US paranoia over the Caliphate

“The word getting the workout from the nation’s top guns these days is ‘caliphate’ – the term for the seventh-century Islamic empire that spanned the Middle East, spread to Southwest Asia, North Africa and Spain, then ended with the Mongol sack of Baghdad in 1258. Specialists on Islam say the word is a mysterious and ominous one for many Americans, and that the administration knows it….

“So now, Mr. Cheney and others warn, Al Qaeda’s ultimate goal is the re-establishment of the caliphate, with calamitous consequences for the United States. As Mr. Cheney put it in Lake Elmo, referring to Osama bin Laden and his followers: ‘They talk about wanting to re-establish what you could refer to as the seventh-century caliphate’ to be ‘governed by Sharia law, the most rigid interpretation of the Koran’. Or as Mr. Rumsfeld put it on Monday: ‘Iraq would serve as the base of a new Islamic caliphate to extend throughout the Middle East, and which would threaten legitimate governments in Europe, Africa and Asia.’ General Abizaid was dire, too. ‘They will try to re-establish a caliphate throughout the entire Muslim world,’ he told the House Armed Services Committee in September, adding that the caliphate’s goals would include the destruction of Israel….
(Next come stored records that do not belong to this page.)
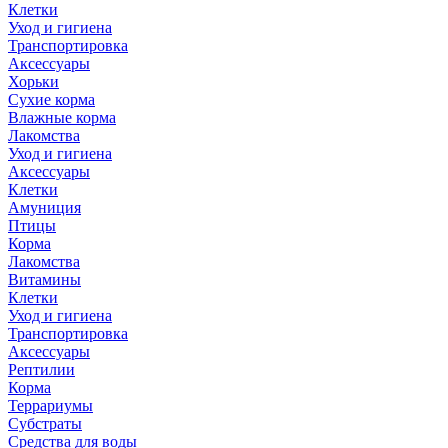
Клетки
Уход и гигиена
Транспортировка
Аксессуары
Хорьки
Сухие корма
Влажные корма
Лакомства
Уход и гигиена
Аксессуары
Клетки
Амуниция
Птицы
Корма
Лакомства
Витамины
Клетки
Уход и гигиена
Транспортировка
Аксессуары
Рептилии
Корма
Террариумы
Субстраты
Средства для воды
“A number of scholars and former government officials take strong issue with the administration’s warning about a new caliphate, and compare it to the fear of communism spread during the Cold War. They say that although Al Qaeda’s statements do indeed describe a caliphate as a goal, the administration is exaggerating the magnitude of the threat as it seeks to gain support for its policies in Iraq. In the view of John L. Esposito, an Islamic studies professor at Georgetown University, there is a difference between the ability of small bands of terrorists to commit attacks across the world and achieving global conquest.”